Comment by bubblyworld
4 days ago
Obvious counters aside (like syntax issues or whatever) I have almost the opposite intuition. Most of my programs start out as partial solutions to a problem I don't fully understand, and it is only through interaction with the environment (users, or other machines sometimes) that the edge-cases and incorrect assumptions become clear. These programs have a lifecycle of refinement to deployment to analysis to refinement and repeat. At each step they are workable or almost-so, and over time the solutions start to map the domain more correctly. Sometimes (like in business) the domain is evolving simultaneously!
(can give examples if anyone's interested but this is getting long already)
I imagine this wouldn't work so well for hard algorithmic stuff where there are mathematical properties you need to be aware of and maintain. But I find most problems I solve are more organic - people are quite resilient to fuzzy boundaries, so people-facing stuff tends to have that property too. There's a large fuzzy space of "workable solutions", so to speak, and navigating that space is kind of inevitable if you want a quality solution.
Perhaps I'm just not intelligent enough to one-shot that kind of stuff =P
>I imagine this wouldn't work so well for hard algorithmic stuff where there are mathematical properties you need to be aware of and maintain
Mathematical properties are often even more ideal candidates for being encoded into either types or property tests.
Business oriented code is usually where most people see TDD (how it is normally taught) fall down - where you need "some kind of dashboard with x, y and z" but the exact details arent precisely nailed down. However, if you can do it right these scenarios work extremely well with snapshot test driven development. Most people just dont do it or dont know how.
Okay interesting, I've never heard of snapshot testing. I'll have to play with it some time.
I agree that mathematical problems are much easier to test, but I think only once you know the mathematics. Like I think it's possible that TDD fell flat for the sudoku solver because the dude just didn't know what properties he wanted. In that situation writing tests is like casting bones.

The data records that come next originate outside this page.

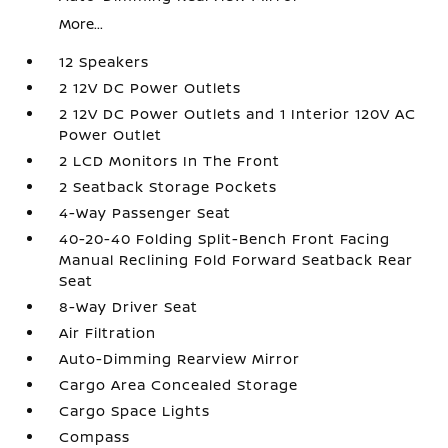
More...
12 Speakers
2 12V DC Power Outlets
2 12V DC Power Outlets and 1 Interior 120V AC
Power Outlet
2 LCD Monitors In The Front
2 Seatback Storage Pockets
4-Way Passenger Seat
40-20-40 Folding Split-Bench Front Facing
Manual Reclining Fold Forward Seatback Rear
Seat
8-Way Driver Seat
Air Filtration
Auto-Dimming Rearview Mirror
Cargo Area Concealed Storage
Cargo Space Lights
Compass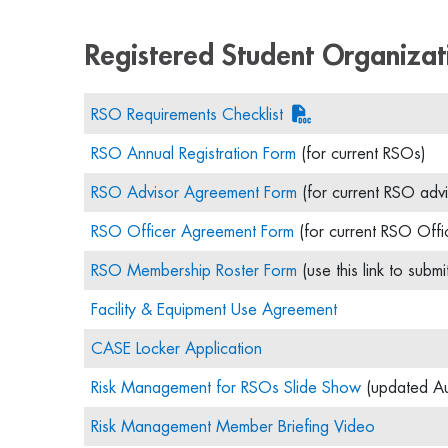
Registered Student Organizat
RSO Requirements Checklist
RSO Annual Registration Form
(for current RSOs)
RSO Advisor Agreement Form
(for current RSO advi
RSO Officer Agreement Form
(for current RSO Offi
RSO Membership Roster Form
(use this link to submi
Facility & Equipment Use Agreement
CASE Locker Application
Risk Management for RSOs Slide Show
(updated A
Risk Management Member Briefing Video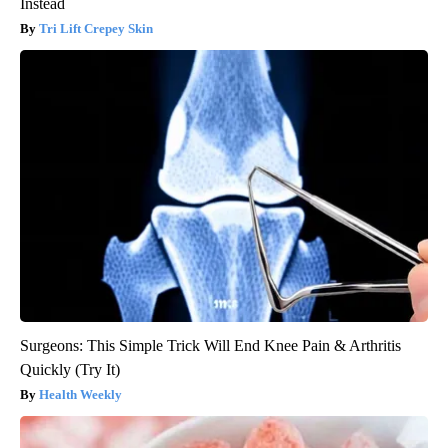
Instead
Tri Lift Crepey Skin
Surgeons: This Simple Trick Will End Knee Pain & Arthritis
Quickly (Try It)
Health Weekly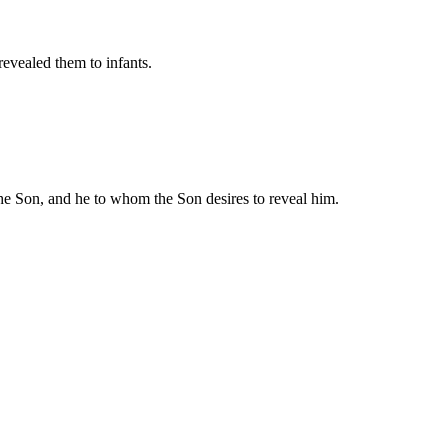
revealed them to infants.
he Son, and he to whom the Son desires to reveal him.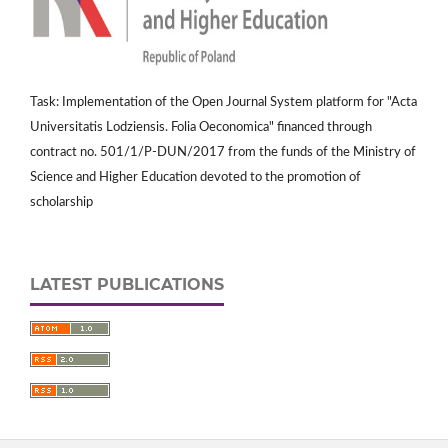
Task: Implementation of the Open Journal System platform for "Acta
Universitatis Lodziensis. Folia Oeconomica" financed through
contract no. 501/1/P-DUN/2017 from the funds of the Ministry of
Science and Higher Education devoted to the promotion of
scholarship
LATEST PUBLICATIONS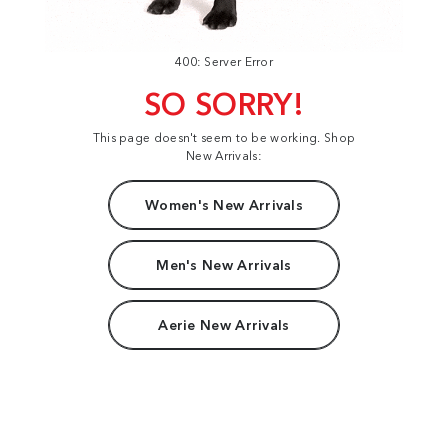
400: Server Error
SO SORRY!
This page doesn't seem to be working. Shop
New Arrivals:
Women's New Arrivals
Men's New Arrivals
Aerie New Arrivals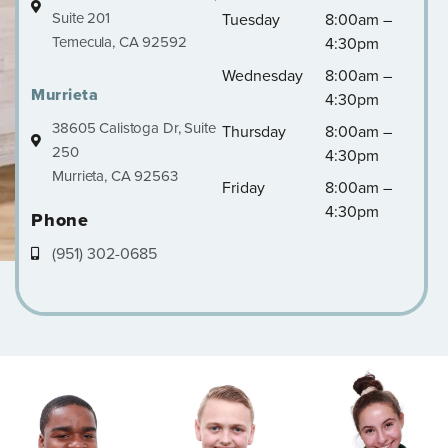
Suite 201
Tuesday
8:00am –
Temecula, CA 92592
4:30pm
Wednesday
8:00am –
Murrieta
4:30pm
38605 Calistoga Dr, Suite
Thursday
8:00am –
250
4:30pm
Murrieta, CA 92563
Friday
8:00am –
4:30pm
Phone
(951) 302-0685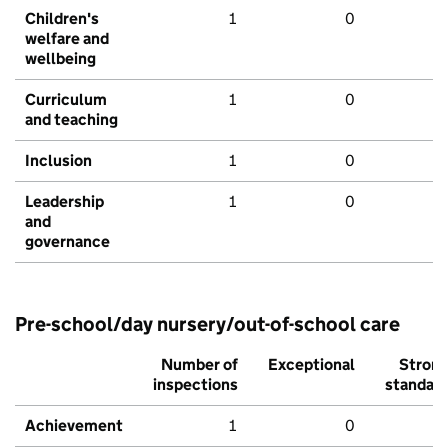
Children's
1
0
welfare and
wellbeing
Curriculum
1
0
and teaching
Inclusion
1
0
Leadership
1
0
and
governance
Pre-school/day nursery/out-of-school care
Number of
Exceptional
Stron
inspections
standar
Achievement
1
0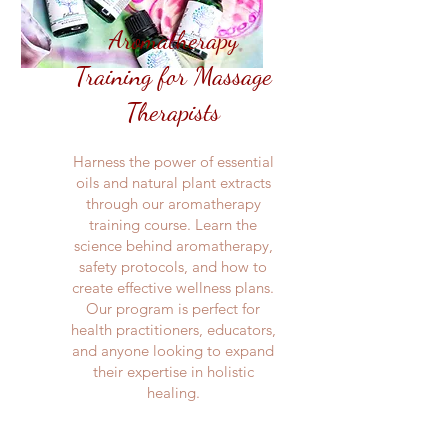
Aromatherapy
Training for Massage
Therapists
Harness the power of essential
oils and natural plant extracts
through our aromatherapy
training course. Learn the
science behind aromatherapy,
safety protocols, and how to
create effective wellness plans.
Our program is perfect for
health practitioners, educators,
and anyone looking to expand
their expertise in holistic
healing.​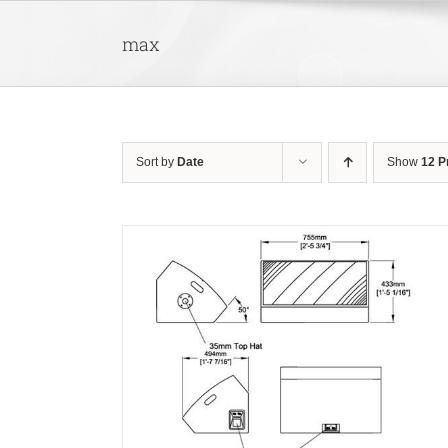
Skip
to
max
content
Sort by
Date
Show
12 P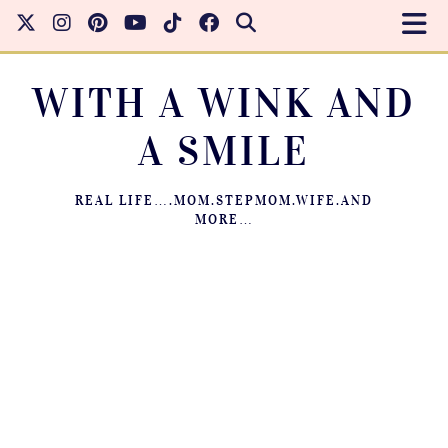
WITH A WINK AND
A SMILE
REAL LIFE….MOM.STEPMOM.WIFE.AND
MORE…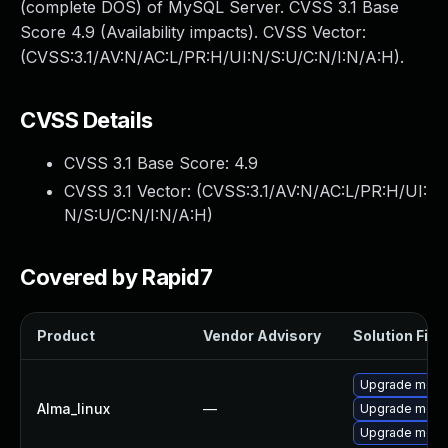
(complete DOS) of MySQL Server. CVSS 3.1 Base
Score 4.9 (Availability impacts). CVSS Vector:
(CVSS:3.1/AV:N/AC:L/PR:H/UI:N/S:U/C:N/I:N/A:H).
CVSS Details
CVSS 3.1 Base Score:
4.9
CVSS 3.1 Vector: (
CVSS:3.1/AV:N/AC:L/PR:H/UI:
N/S:U/C:N/I:N/A:H
)
Covered by Rapid7
Product
Vendor Advisory
Solution File
Upgrade meca
Alma_linux
—
Upgrade meca
Upgrade mec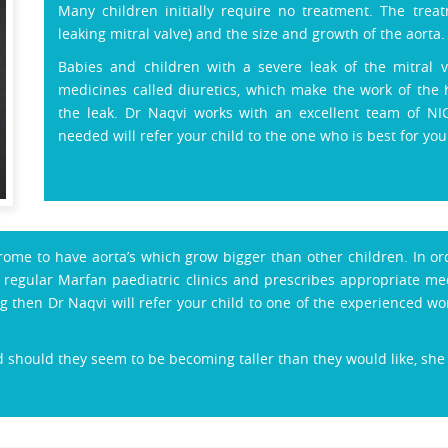
Many children initially require no treatment. The tr
leaking mitral valve) and the size and growth of the aorta.
Babies and children with a severe leak of the mitral va
medicines called diuretics, which make the work of the 
the leak. Dr Naqvi works with an excellent team of NI
needed will refer your child to the one who is best for your
drome to have aorta’s which grow bigger than other children. In or
egular Marfan paediatric clinics and prescribes appropriate medi
g then Dr Naqvi will refer your child to one of the experienced 
 should they seem to be becoming taller than they would like, she w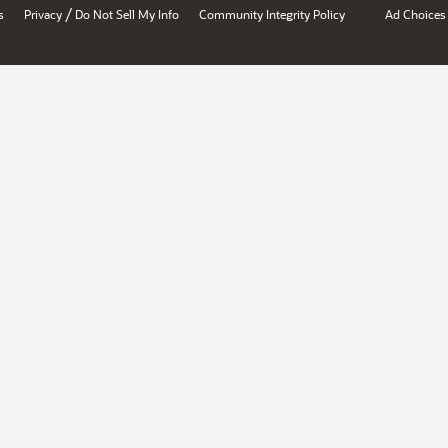
/
s
Privacy
Do Not Sell My Info
Community Integrity Policy
Ad Choices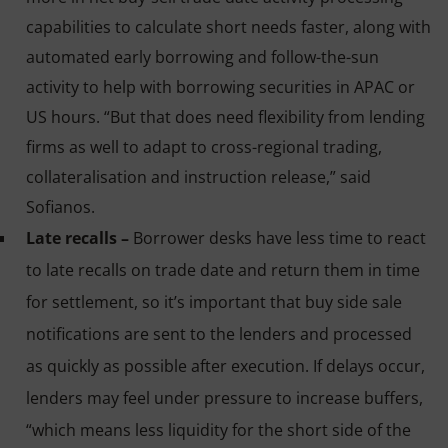
capabilities to calculate short needs faster, along with
automated early borrowing and follow-the-sun
activity to help with borrowing securities in APAC or
US hours. “But that does need flexibility from lending
firms as well to adapt to cross-regional trading,
collateralisation and instruction release,” said
Sofianos.
Late recalls –
Borrower desks have less time to react
to late recalls on trade date and return them in time
for settlement, so it’s important that buy side sale
notifications are sent to the lenders and processed
as quickly as possible after execution. If delays occur,
lenders may feel under pressure to increase buffers,
“which means less liquidity for the short side of the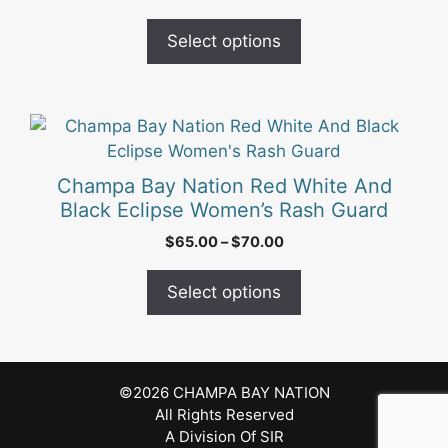
options
Select options
may
be
chosen
on
This
the
product
product
has
Champa Bay Nation Red White And
page
multiple
Black Eclipse Women’s Rash Guard
variants.
Price
$
65.00
–
$
70.00
The
range:
options
$65.00
Select options
may
through
be
$70.00
chosen
on
©2026
CHAMPA BAY NATION
the
All Rights Reserved
product
A Division Of
SIR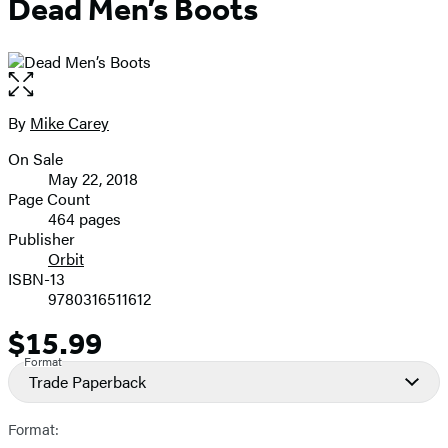
Dead Men’s Boots
Open
the
full-
By
Mike Carey
Contributors
size
On Sale
image
Formats
May 22, 2018
and
Page Count
464 pages
Prices
Publisher
Orbit
ISBN-13
9780316511612
$15.99
Price
Format
Trade Paperback
Format: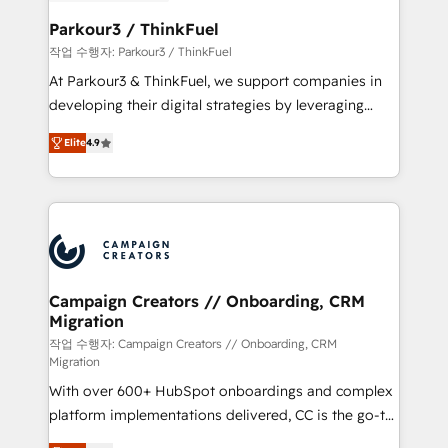
et l'intégration d'HubSpot ! Les grandes phases d'un
business. If not now, when?
projet HubSpot avec DIGITALISIM : 🧽 Nettoyage,
Parkour3 / ThinkFuel
migration et intégration des bases de données. 🚀
작업 수행자: Parkour3 / ThinkFuel
Développement des interfaces avec vos logiciels
At Parkour3 & ThinkFuel, we support companies in
métiers ⚙️ Configuration de la plateforme HubSpot
developing their digital strategies by leveraging
📈 Configuration de rapports et tableaux de bord 🤝
technologies and automating their marketing and
Book Process & Guidelines utilisateurs 🎓
Elite
4.9
sales processes to generate growth. Our offer spans
Formations des utilisateurs
from Strategy to Operations. We specialize in CRM
onboarding and implementation, web design, sales
& marketing automation, and digital marketing. With
extensive experience working with tech companies
and manufacturers since 2002, we are committed to
empowering our clients and developing their
Campaign Creators // Onboarding, CRM
Migration
autonomy. Get to grips with HubSpot through
guided implementation and seamless integration of
작업 수행자: Campaign Creators // Onboarding, CRM
Migration
the CRM platform into your digital ecosystem. Would
With over 600+ HubSpot onboardings and complex
you like support in deploying your inbound
platform implementations delivered, CC is the go-to
marketing strategy? We'll provide support tailored
Elite Solutions Partner for businesses ready to
to your needs and sales objectives. With 125+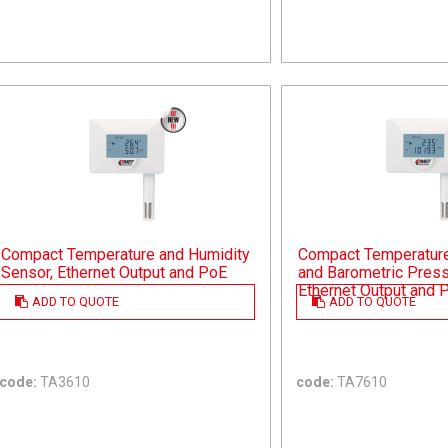
Compact Temperature and Humidity
Compact Temperature,
Sensor, Ethernet Output and PoE
and Barometric Press
Ethernet Output and 
ADD TO QUOTE
ADD TO QUOTE
code:
TA3610
code:
TA7610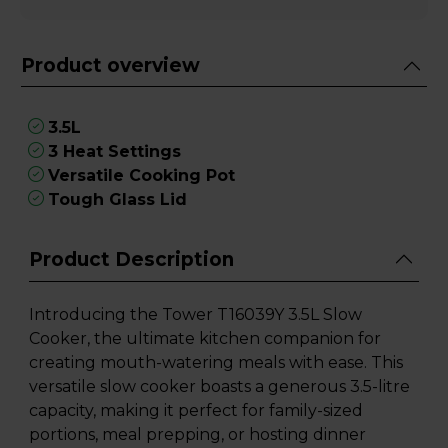
Product overview
3.5L
3 Heat Settings
Versatile Cooking Pot
Tough Glass Lid
Product Description
Introducing the Tower T16039Y 3.5L Slow
Cooker, the ultimate kitchen companion for
creating mouth-watering meals with ease. This
versatile slow cooker boasts a generous 3.5-litre
capacity, making it perfect for family-sized
portions, meal prepping, or hosting dinner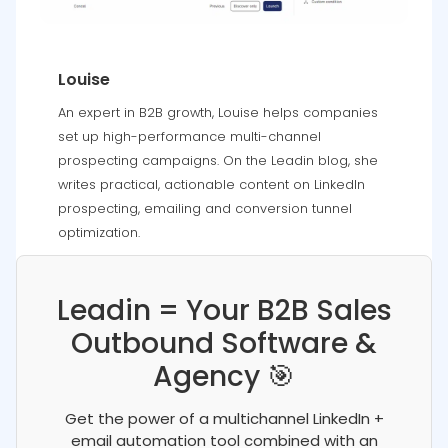
Louise
An expert in B2B growth, Louise helps companies
set up high-performance multi-channel
prospecting campaigns. On the Leadin blog, she
writes practical, actionable content on LinkedIn
prospecting, emailing and conversion tunnel
optimization.
Leadin = Your B2B Sales
Outbound Software &
Agency 🎯
Get the power of a multichannel LinkedIn +
email automation tool combined with an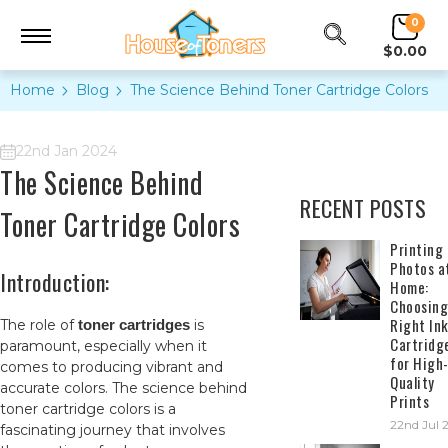
0
$0.00
Home
Blog
The Science Behind Toner Cartridge Colors
22nd Jan 2024
The Science Behind
RECENT POSTS
Toner Cartridge Colors
​Printing
Photos a
Introduction:
Home:
Choosing
Right In
The role of
toner cartridges
is
Cartridg
paramount, especially when it
for High
comes to producing vibrant and
Quality
accurate colors. The science behind
Prints
toner cartridge colors is a
22nd Jul 
fascinating journey that involves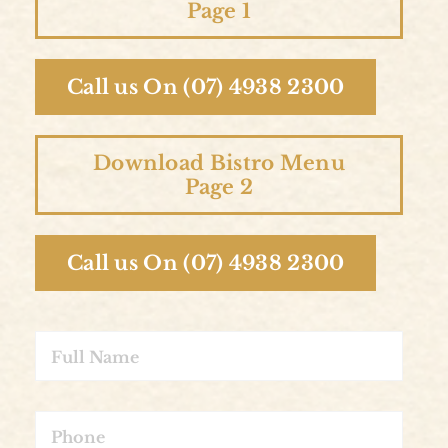
Page 1
Call us On (07) 4938 2300
Download Bistro Menu
Page 2
Call us On (07) 4938 2300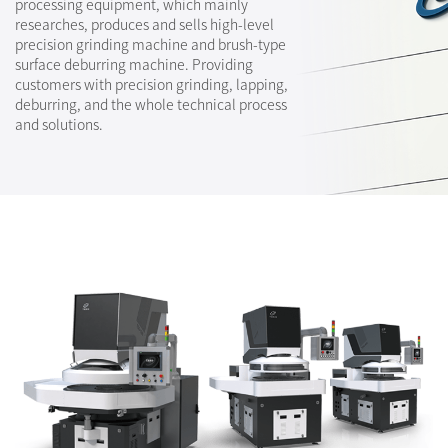
processing equipment, which mainly
researches, produces and sells high-level
precision grinding machine and brush-type
surface deburring machine. Providing
customers with precision grinding, lapping,
deburring, and the whole technical process
and solutions.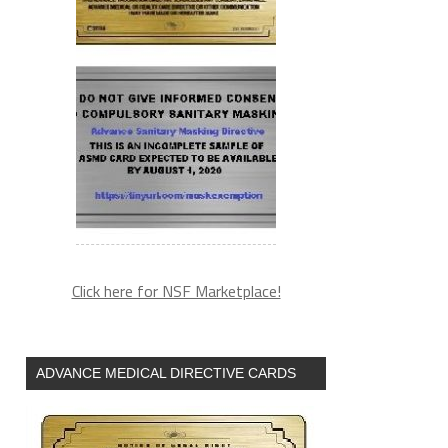
Click here for NSF Marketplace!
ADVANCE MEDICAL DIRECTIVE CARDS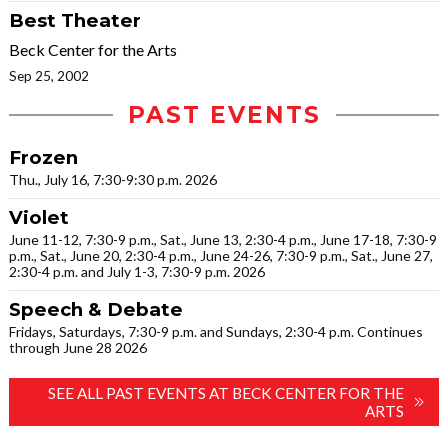
Best Theater
Beck Center for the Arts
Sep 25, 2002
PAST EVENTS
Frozen
Thu., July 16, 7:30-9:30 p.m. 2026
Violet
June 11-12, 7:30-9 p.m., Sat., June 13, 2:30-4 p.m., June 17-18, 7:30-9
p.m., Sat., June 20, 2:30-4 p.m., June 24-26, 7:30-9 p.m., Sat., June 27,
2:30-4 p.m. and July 1-3, 7:30-9 p.m. 2026
Speech & Debate
Fridays, Saturdays, 7:30-9 p.m. and Sundays, 2:30-4 p.m. Continues
through June 28 2026
SEE ALL PAST EVENTS AT BECK CENTER FOR THE
ARTS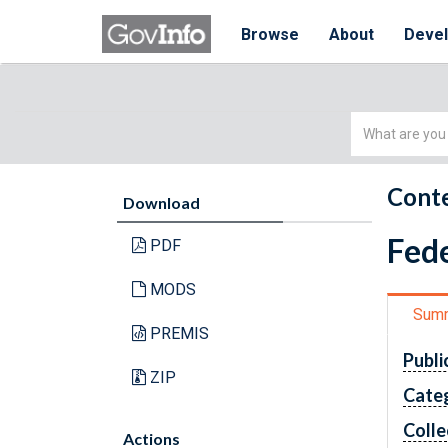
Browse
About
Deve
Simple
Search
Conte
Download
Fede
PDF
MODS
Sum
PREMIS
Publi
ZIP
Cate
Colle
Actions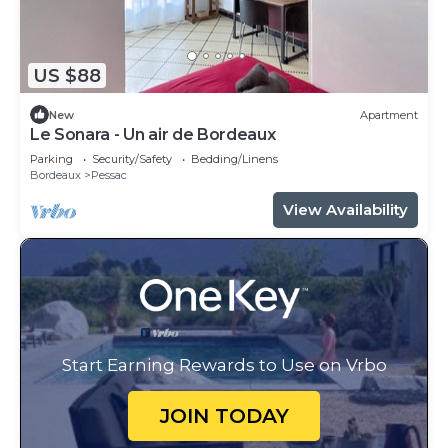
US $88
New
Apartment
Le Sonara - Un air de Bordeaux
Parking
Security/Safety
Bedding/Linens
Bordeaux
Pessac
View Availability
Start Earning Rewards to Use on Vrbo
JOIN TODAY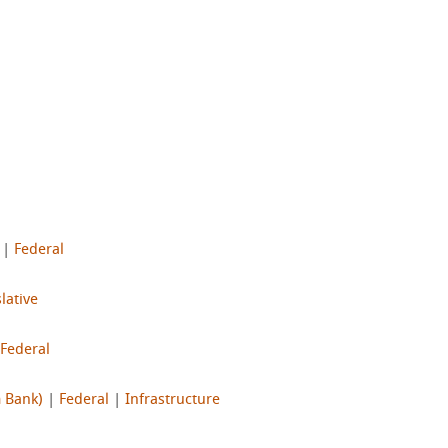
|
Federal
lative
Federal
m Bank)
|
Federal
|
Infrastructure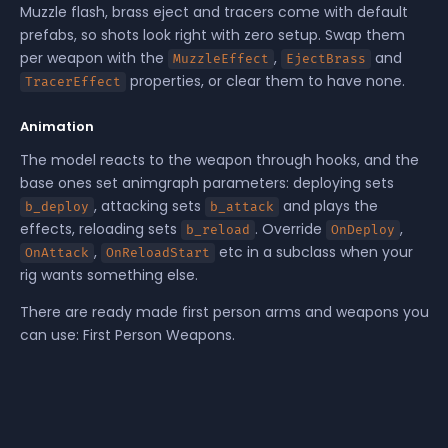
Muzzle flash, brass eject and tracers come with default
prefabs, so shots look right with zero setup. Swap them
per weapon with the
,
and
MuzzleEffect
EjectBrass
properties, or clear them to have none.
TracerEffect
Animation
The model reacts to the weapon through hooks, and the
base ones set animgraph parameters: deploying sets
, attacking sets
and plays the
b_deploy
b_attack
effects, reloading sets
. Override
,
b_reload
OnDeploy
,
etc in a subclass when your
OnAttack
OnReloadStart
rig wants something else.
There are ready made first person arms and weapons you
can use:
First Person Weapons
.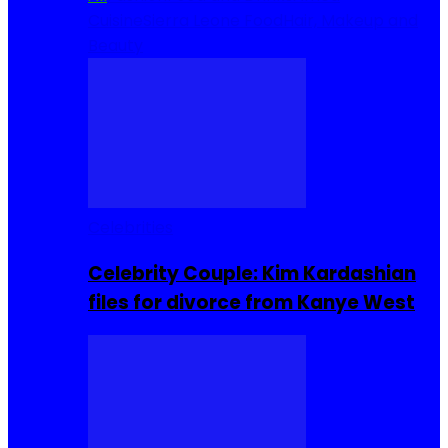
Cuisine
Sierra Leone Food
Hair, Makeup and
Beauty
Celebrities
Celebrity Couple: Kim Kardashian
files for divorce from Kanye West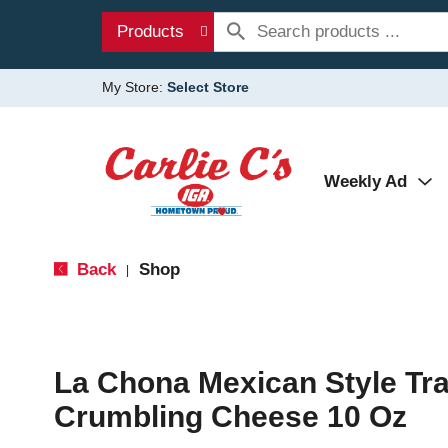
Products
My Store:
Select Store
Weekly Ad
Back
Shop
|
La Chona Mexican Style Tra
Crumbling Cheese 10 Oz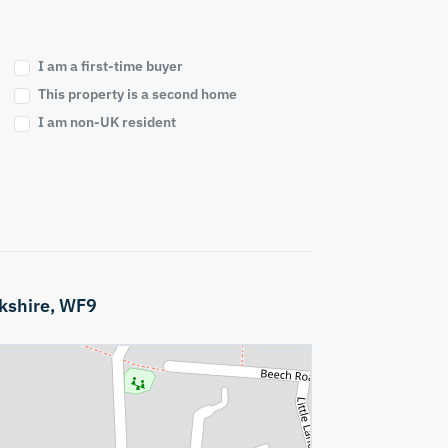
I am a first-time buyer
This property is a second home
I am non-UK resident
kshire,
WF9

But I'm not convinced one way or the other... for me tests have always been most useful for regression and basic quality checks. Which is very useful! Means you never (hopefully anyway) take a step backwards as you evolve a program.
Aren't snapshot tests regression tests? "Snapshot test driven development" to me implies that you would generate the snapshot you want (somehow) and write code until the output matched the snapshot.
Snapshot test driven development is:
1. Write test.
2. Write code that gets the test to pass, generating a snapshot.
3. Iterate on the code until the snapshot looks right (maybe bringing stakeholders in the loop to ask "does this dashboard look right?").
4. Lock the snapshot down and commit.
5. Refactor (same as with vanilla TDD).
Arguably the "test" is fully written by stage 1, the only part missing is the correct generated artefact. I dont really give a fuck about semantics of the word "test" though, the process is what matters.
The snapshots and test steps and metadata can also be compiled together to generate documentation with the right framework - documentation as a side effect of TDD.